Me asomo a la cocina y para mi sorpresa un señor me invita a entrar. El ambiente es cálido en esta sala amplia donde las rayas de luz atraviesan las ranuras de las paredes de madera. A un lado, un grupo de mujeres, todas con faldas unicolor de tono salmón, jade y turquesa teñidas a mano, están preparando el desayuno sobre un fogón de leña. Al otro lado, el gobernador de esta comunidad indígena está hablando con algunos familiares mientras niños y niñas están jugando. Es agradable ver esta escena armónica y a la vez sólo puedo pensar en mañana. Porque mañana tenemos que dejar este resguardo de apariencia idílica situado sobre el río Calima en los bosques tupidos y lluviosos cerca del océano Pacífico en el Valle del Cauca. Y las familias indígenas que ahora sienten tranquilidad deben volver al albergue en la ciudad de Buenaventura, uno de los principales puertos comerciales de Colombia, donde llevan ya once meses desplazadas.

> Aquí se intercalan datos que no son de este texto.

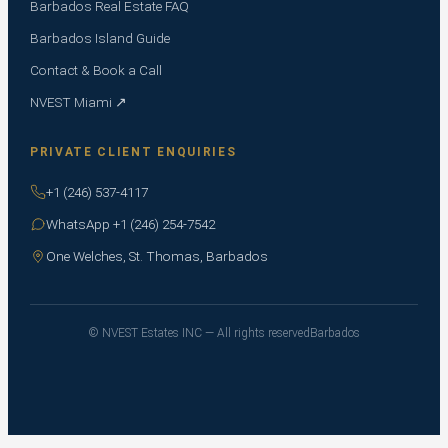
Barbados Real Estate FAQ
Barbados Island Guide
Contact & Book a Call
NVEST Miami ↗
PRIVATE CLIENT ENQUIRIES
+1 (246) 537-4117
WhatsApp +1 (246) 254-7542
One Welches, St. Thomas, Barbados
© NVEST Estates INC — All rights reserved
Barbados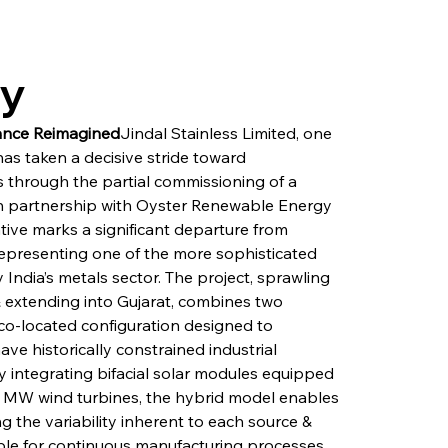
ry
sance Reimagined
Jindal Stainless Limited, one 
has taken a decisive stride toward 
 through the partial commissioning of a 
in partnership with Oyster Renewable Energy 
tive marks a significant departure from 
epresenting one of the more sophisticated 
ndia’s metals sector. The project, sprawling 
 extending into Gujarat, combines two 
o-located configuration designed to 
e historically constrained industrial 
y integrating bifacial solar modules equipped 
5 MW wind turbines, the hybrid model enables 
 the variability inherent to each source & 
ble for continuous manufacturing processes. 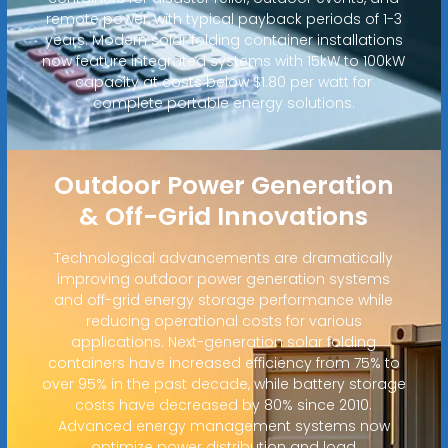
remote power, with typical payback periods of 1-3
years. Modern solar folding container installations
now feature integrated systems with 15kW to 100kW
capacity at costs below $1.80 per watt for
complete portable energy solutions.
Outdoor Power Generation
& Off-Grid Innovations
Technological advancements are dramatically
improving outdoor power generation systems
and off-grid energy storage performance while
reducing operational costs for various
applications. Next-generation solar folding
containers have increased efficiency from 75% to
over 95% in the past decade, while battery storage
costs have decreased by 80% since 2010.
Advanced energy management systems now
optimize power distribution and load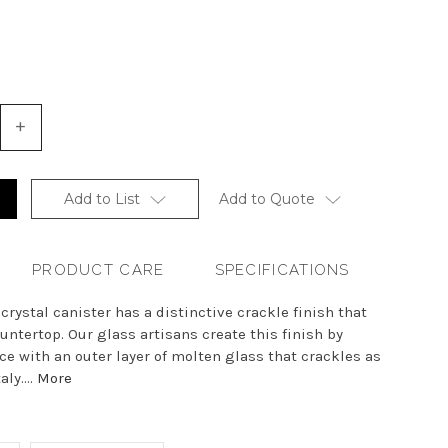
+
Increase
Quantity
of
undefined
Add to List
Add to Quote
PRODUCT CARE
SPECIFICATIONS
rystal canister has a distinctive crackle finish that
untertop. Our glass artisans create this finish by
e with an outer layer of molten glass that crackles as
ly....
More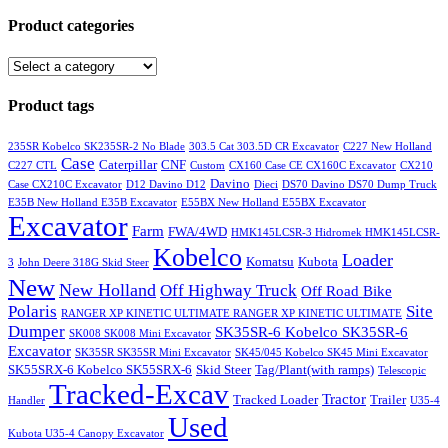
Product categories
Product tags
235SR Kobelco SK235SR-2 No Blade
303.5 Cat 303.5D CR Excavator
C227 New Holland
Case
Caterpillar
CNF
C227 CTL
Custom
CX160 Case CE CX160C Excavator
CX210
Davino
Case CX210C Excavator
D12 Davino D12
Dieci
DS70 Davino DS70 Dump Truck
E35B New Holland E35B Excavator
E55BX New Holland E55BX Excavator
Excavator
Farm
FWA/4WD
HMK145LCSR-3 Hidromek HMK145LCSR-
Kobelco
Loader
Komatsu
Kubota
3
John Deere 318G Skid Steer
New
New Holland
Off Highway Truck
Off Road Bike
Polaris
Site
RANGER XP KINETIC ULTIMATE RANGER XP KINETIC ULTIMATE
Dumper
SK35SR-6 Kobelco SK35SR-6
SK008 SK008 Mini Excavator
Excavator
SK35SR SK35SR Mini Excavator
SK45/045 Kobelco SK45 Mini Excavator
SK55SRX-6 Kobelco SK55SRX-6
Skid Steer
Tag/Plant(with ramps)
Telescopic
Tracked-Excav
Tractor
Tracked Loader
Trailer
Handler
U35-4
Used
Kubota U35-4 Canopy Excavator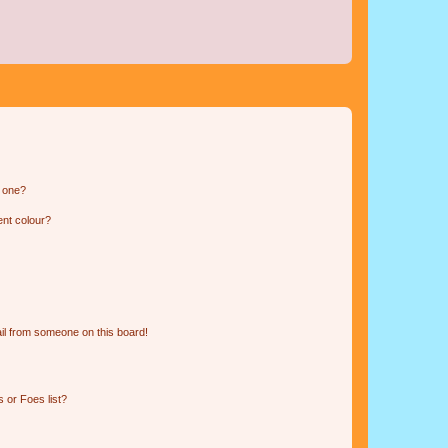
n one?
ent colour?
il from someone on this board!
 or Foes list?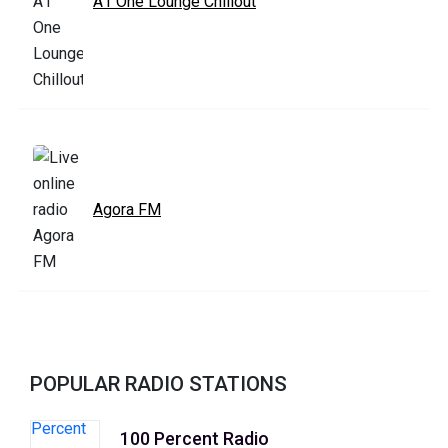
A1 One Lounge Chillout
Agora FM
POPULAR RADIO STATIONS
100 Percent Radio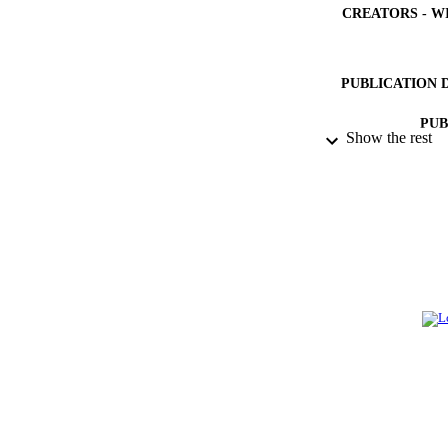
CREATORS - W
PUBLICATION 
PUB
Show the rest
NUMBER OF
IDEN
ACADEMI
LA
RESOURC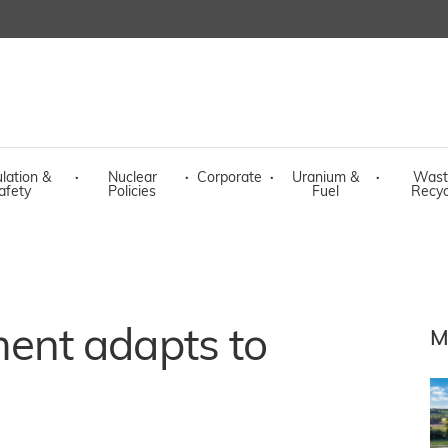
lation &
·
Nuclear
·
Corporate
·
Uranium &
·
Wast
afety
Policies
Fuel
Recyc
nt adapts to
M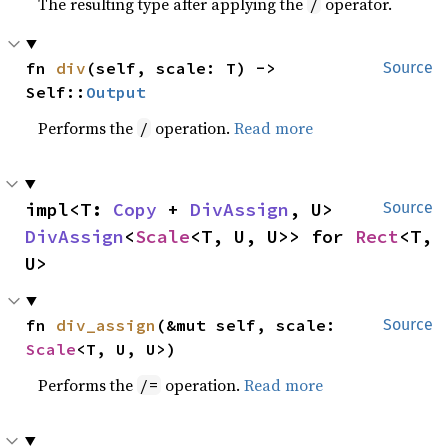
The resulting type after applying the
operator.
/
fn 
div
(self, scale: T) -> 
Source
Self::
Output
Performs the
operation.
Read more
/
impl<T: 
Copy
 + 
DivAssign
, U> 
Source
DivAssign
<
Scale
<T, U, U>> for 
Rect
<T, 
U>
fn 
div_assign
(&mut self, scale: 
Source
Scale
<T, U, U>)
Performs the
operation.
Read more
/=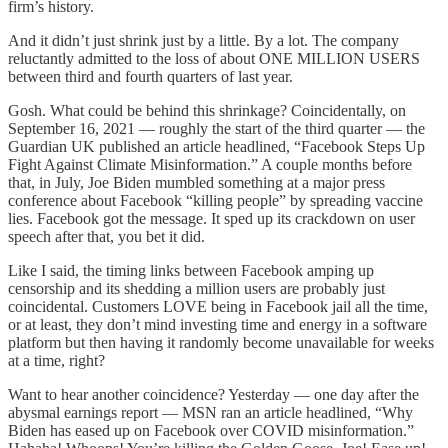
firm’s history.
And it didn’t just shrink just by a little. By a lot. The company
reluctantly admitted to the loss of about ONE MILLION USERS
between third and fourth quarters of last year.
Gosh. What could be behind this shrinkage? Coincidentally, on
September 16, 2021 — roughly the start of the third quarter — the
Guardian UK published an article headlined, “Facebook Steps Up
Fight Against Climate Misinformation.” A couple months before
that, in July, Joe Biden mumbled something at a major press
conference about Facebook “killing people” by spreading vaccine
lies. Facebook got the message. It sped up its crackdown on user
speech after that, you bet it did.
Like I said, the timing links between Facebook amping up
censorship and its shedding a million users are probably just
coincidental. Customers LOVE being in Facebook jail all the time,
or at least, they don’t mind investing time and energy in a software
platform but then having it randomly become unavailable for weeks
at a time, right?
Want to hear another coincidence? Yesterday — one day after the
abysmal earnings report — MSN ran an article headlined, “Why
Biden has eased up on Facebook over COVID misinformation.”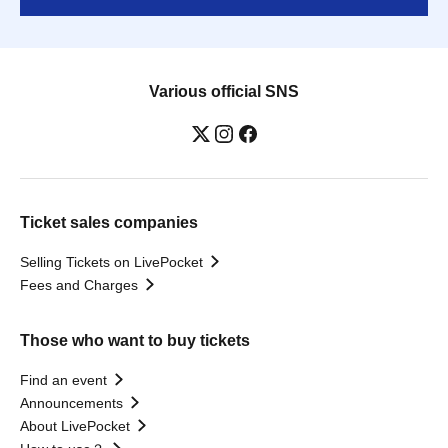
Various official SNS
Ticket sales companies
Selling Tickets on LivePocket
Fees and Charges
Those who want to buy tickets
Find an event
Announcements
About LivePocket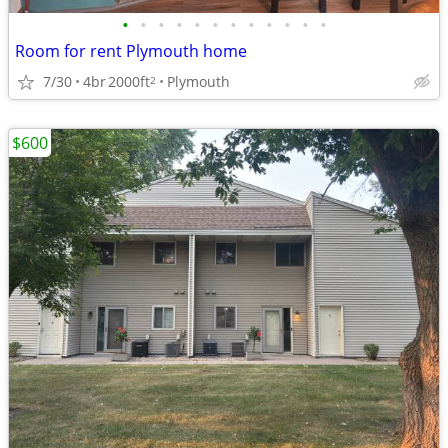
•
•
•
•
•
•
•
•
•
•
•
•
Room for rent Plymouth home
7/30
4br
2000ft
Plymouth
2
$600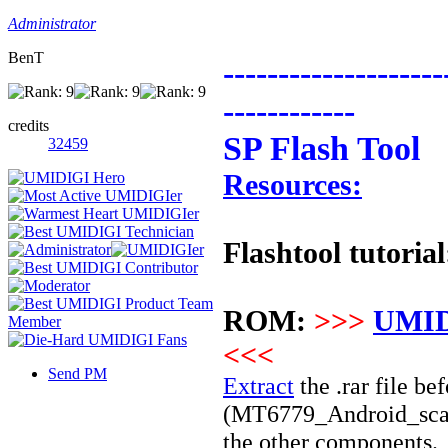
Administrator
BenT
--------------------
------------
credits
SP Flash Tool
32459
Resources:
Flashtool tutorial
ROM:
>>>
UMID
<<<
Send PM
Extract
the .rar file bef
(
MT6779
_Android_scatt
the other components.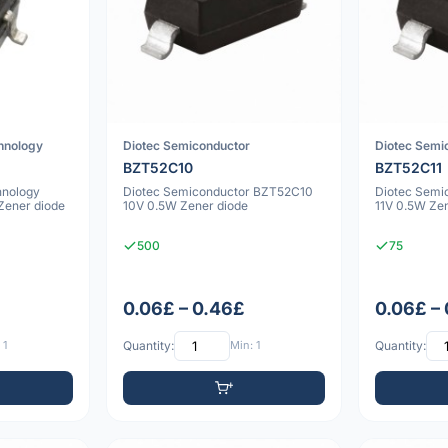
chnology
Diotec Semiconductor
Diotec Semi
BZT52C10
BZT52C11
hnology
Diotec Semiconductor BZT52C10
Diotec Semi
ener diode
10V 0.5W Zener diode
11V 0.5W Ze
500
75
0.06£ – 0.46£
0.06£ –
 1
Quantity:
Min: 1
Quantity: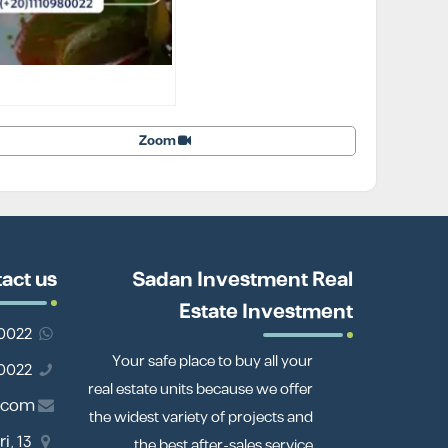
Zoom
act us
Sadan Investment Real
Estate Investment
201110980022
Your safe place to buy all your
01110980022
real estate units because we offer
.com
the widest variety of projects and
i,
the best after-sales service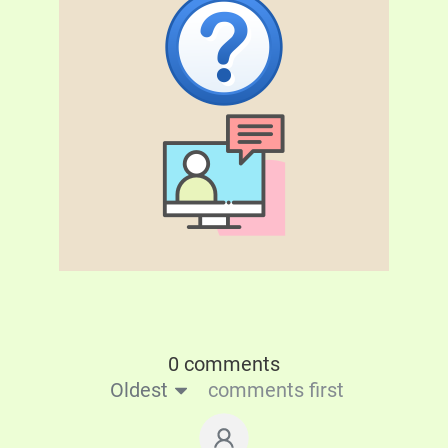
0 comments
Oldest
comments first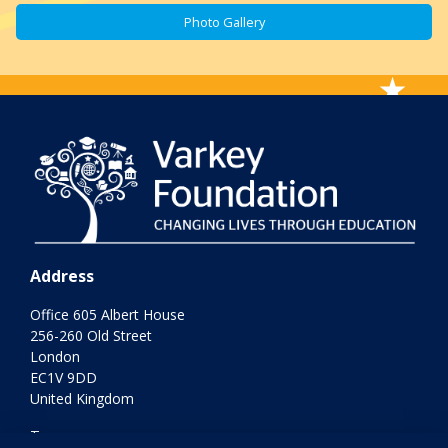
Photo Gallery
Address
Office 605 Albert House
256-260 Old Street
London
EC1V 9DD
United Kingdom
Terms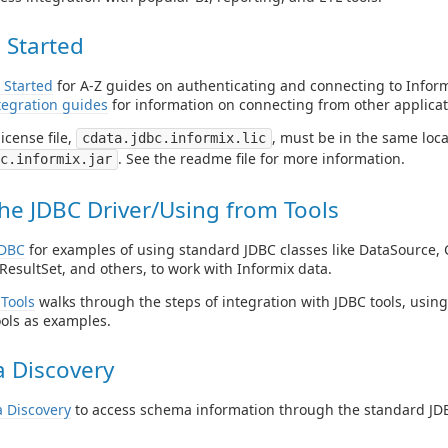
 Started
 Started
for A-Z guides on authenticating and connecting to Inform
tegration guides
for information on connecting from other applicat
icense file,
, must be in the same locat
cdata.jdbc.informix.lic
. See the readme file for more information.
c.informix.jar
he JDBC Driver/Using from Tools
JDBC
for examples of using standard JDBC classes like DataSource, 
ResultSet, and others, to work with Informix data.
Tools
walks through the steps of integration with JDBC tools, usin
ols as examples.
 Discovery
 Discovery
to access schema information through the standard JDB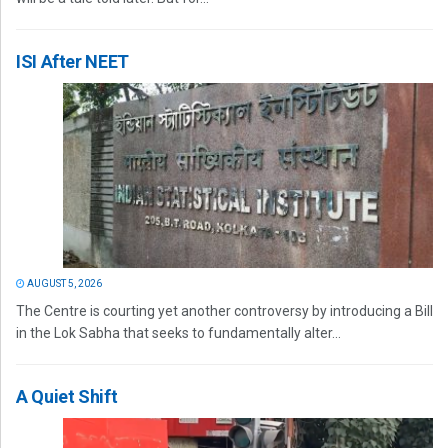
ISI After NEET
AUGUST 5, 2026
The Centre is courting yet another controversy by introducing a Bill
in the Lok Sabha that seeks to fundamentally alter...
A Quiet Shift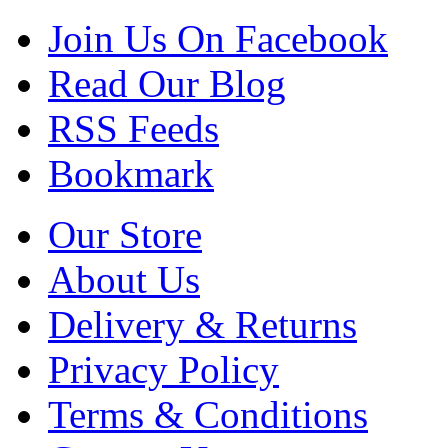
Join Us On Facebook
Read Our Blog
RSS Feeds
Bookmark
Our Store
About Us
Delivery & Returns
Privacy Policy
Terms & Conditions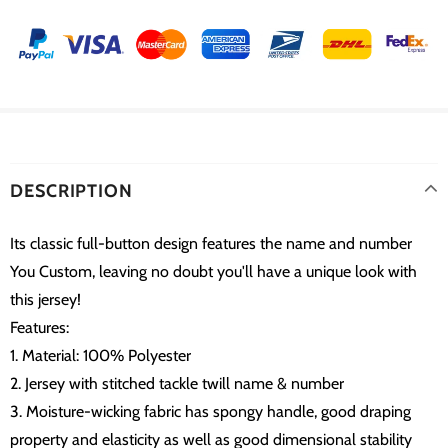
DESCRIPTION
Its classic full-button design features the name and number
You Custom, leaving no doubt you'll have a unique look with
this jersey!
Features:
1. Material: 100% Polyester
2. Jersey with stitched tackle twill name & number
3. Moisture-wicking fabric has spongy handle, good draping
property and elasticity as well as good dimensional stability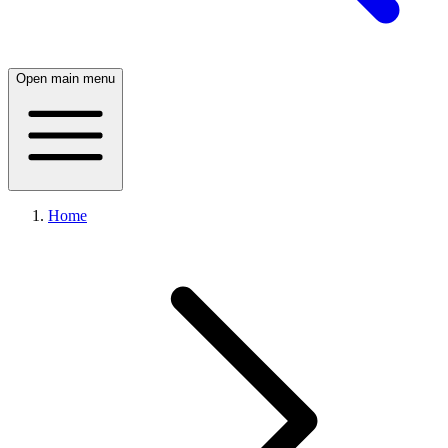
Open main menu
Home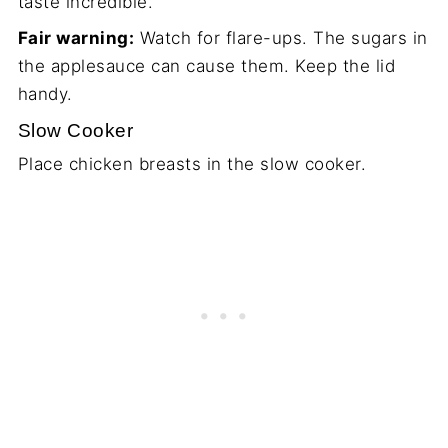
taste incredible.
Fair warning:
Watch for flare-ups. The sugars in
the applesauce can cause them. Keep the lid
handy.
Slow Cooker
Place chicken breasts in the slow cooker.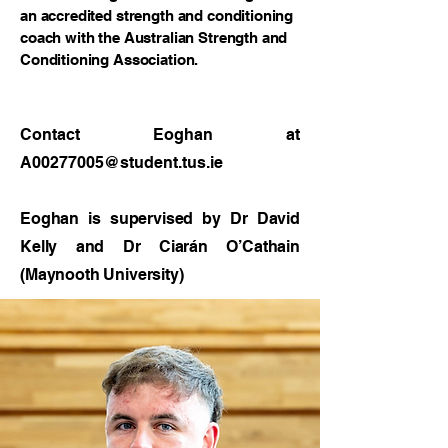
an accredited strength and conditioning
coach with the Australian Strength and
Conditioning Association.
Contact Eoghan at
A00277005@student.tus.ie
Eoghan is supervised by Dr David
Kelly and Dr Ciarán O’Cathain
(Maynooth University)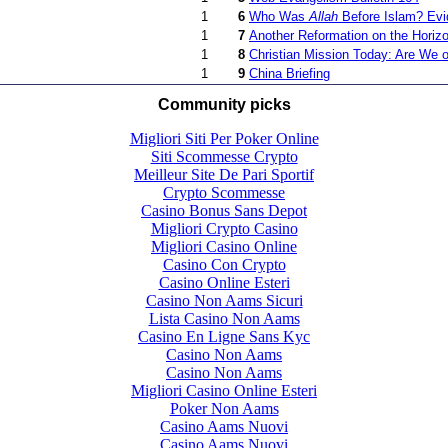
1
6
Who Was
Allah
Before Islam? Evi
1
7
Another Reformation on the Horiz
1
8
Christian Mission Today: Are We on
1
9
China Briefing
Community picks
Migliori Siti Per Poker Online
Siti Scommesse Crypto
Meilleur Site De Pari Sportif
Crypto Scommesse
Casino Bonus Sans Depot
Migliori Crypto Casino
Migliori Casino Online
Casino Con Crypto
Casino Online Esteri
Casino Non Aams Sicuri
Lista Casino Non Aams
Casino En Ligne Sans Kyc
Casino Non Aams
Casino Non Aams
Migliori Casino Online Esteri
Poker Non Aams
Casino Aams Nuovi
Casino Aams Nuovi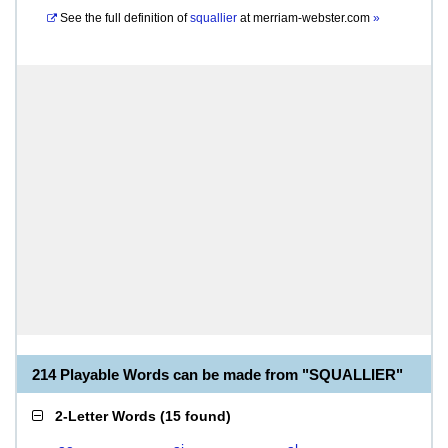
See the full definition of
squallier
at
merriam-webster.com
»
214 Playable Words can be made from "SQUALLIER"
2-Letter Words
(
15 found
)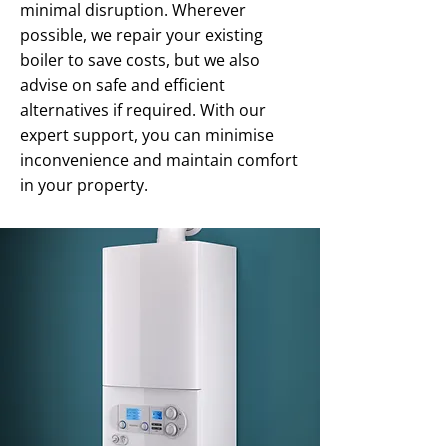
minimal disruption. Wherever
possible, we repair your existing
boiler to save costs, but we also
advise on safe and efficient
alternatives if required. With our
expert support, you can minimise
inconvenience and maintain comfort
in your property.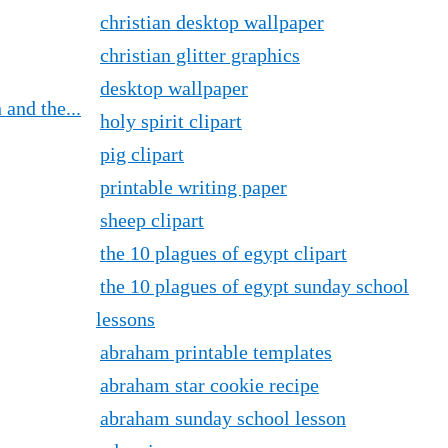
christian desktop wallpaper
christian glitter graphics
desktop wallpaper
and the...
holy spirit clipart
pig clipart
printable writing paper
sheep clipart
the 10 plagues of egypt clipart
the 10 plagues of egypt sunday school
lessons
abraham printable templates
abraham star cookie recipe
abraham sunday school lesson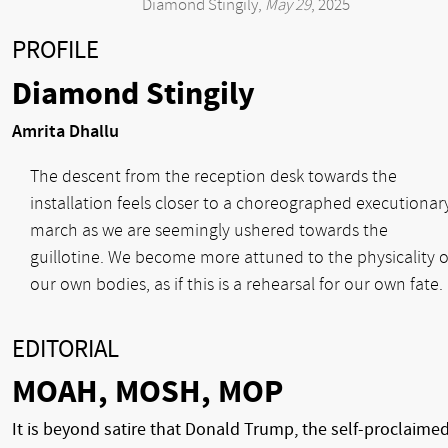
Diamond Stingily,
May 29
, 2025
PROFILE
Diamond Stingily
Amrita Dhallu
The descent from the reception desk towards the
installation feels closer to a choreographed executionar
march as we are seemingly ushered towards the
guillotine. We become more attuned to the physicality o
our own bodies, as if this is a rehearsal for our own fate.
EDITORIAL
MOAH, MOSH, MOP
It is beyond satire that Donald Trump, the self-proclaime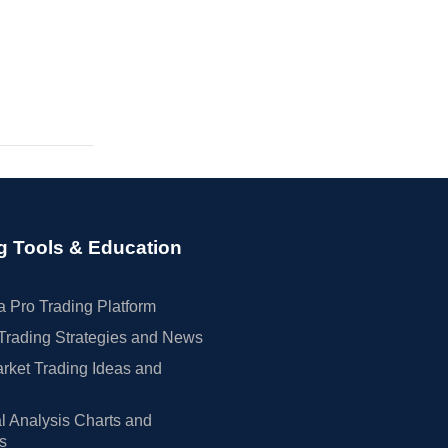
g Tools & Education
 Pro Trading Platform
Trading Strategies and News
rket Trading Ideas and
l Analysis Charts and
rs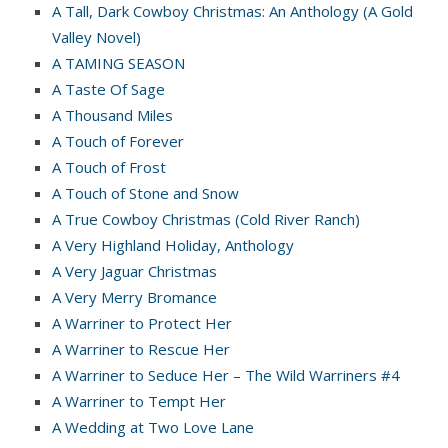
A Tall, Dark Cowboy Christmas: An Anthology (A Gold
Valley Novel)
A TAMING SEASON
A Taste Of Sage
A Thousand Miles
A Touch of Forever
A Touch of Frost
A Touch of Stone and Snow
A True Cowboy Christmas (Cold River Ranch)
A Very Highland Holiday, Anthology
A Very Jaguar Christmas
A Very Merry Bromance
A Warriner to Protect Her
A Warriner to Rescue Her
A Warriner to Seduce Her – The Wild Warriners #4
A Warriner to Tempt Her
A Wedding at Two Love Lane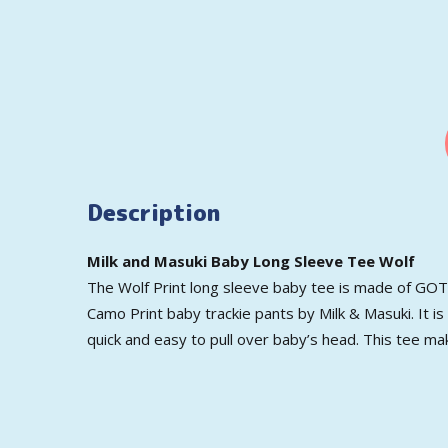
Description
Milk and Masuki Baby Long Sleeve Tee Wolf
The Wolf Print long sleeve baby tee is made of GOTS 
Camo Print baby trackie pants by Milk & Masuki. It is
quick and easy to pull over baby’s head. This tee ma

Esta comunidad Nonam quiere regresar a sus tierras. Y por eso estamos aquí una delegación compuesta por miembros de la comunidad indígena, jóvenes afrodescendientes, la Comisión Intereclesial de Justicia y Paz (CIJP) y varias organizaciones internacionales entre las que está PBI. Todo lo que cuentan del albergue que aún no he conocido contrasta con lo que hay aquí en Santa Rosa de Guayacán. Aquí hay espacios verdes, casas espaciosas de madera —aunque es notable el deterioro de éstas luego de la ausencia de sus habitantes por once meses—, un río para la pesca y mucho campo para los cultivos. Carmen me cuenta con nostalgia que hace un año estaban sentados aquí y comían papaya y papa china de su propia cosecha. Las familias que vivían aquí son una de las 33 comunidades indígenas Nonam que viven en el Bajo Calima y en el río San Juan. Los paramilitares las amenazaron y llegaron a sus ranchos encapuchados; durante tres semanas sentían tanto miedo que no podían trabajar su tierra ni pescar en el río y hubo mucha hambre. Y después de tanto miedo encontraron el valor para tomar la decisión de dejar su hogar y buscar su suerte y protección en Buenaventura. «Los indígenas somos miedosos», cuenta Edgar, que es segunda autoridad aquí. Fue difícil dejar todo de un día para el otro; aún más porque justo habían terminado la construcción del acueducto que ahora proporciona agua potable a cada una de sus casas abandonadas. La comunidad sigue sintiendo miedo pero también conoce la crueldad del desplazamiento, la cual está escrita en los estómagos desnutridos e inflados de los pequeños que ahora mismo juegan a fútbol y se ríen bajo el aguacero permanente. «Uno iba a la pesca y a la caza a toda hora», cuenta Edgar con añoranza refiriéndose a una época feliz una década atrás. Desde entonces, los actores armados al margen de la ley se apropiaron de su territorio y prohibieron a los Nonam ir de cacería y andar por la noche, sostiene.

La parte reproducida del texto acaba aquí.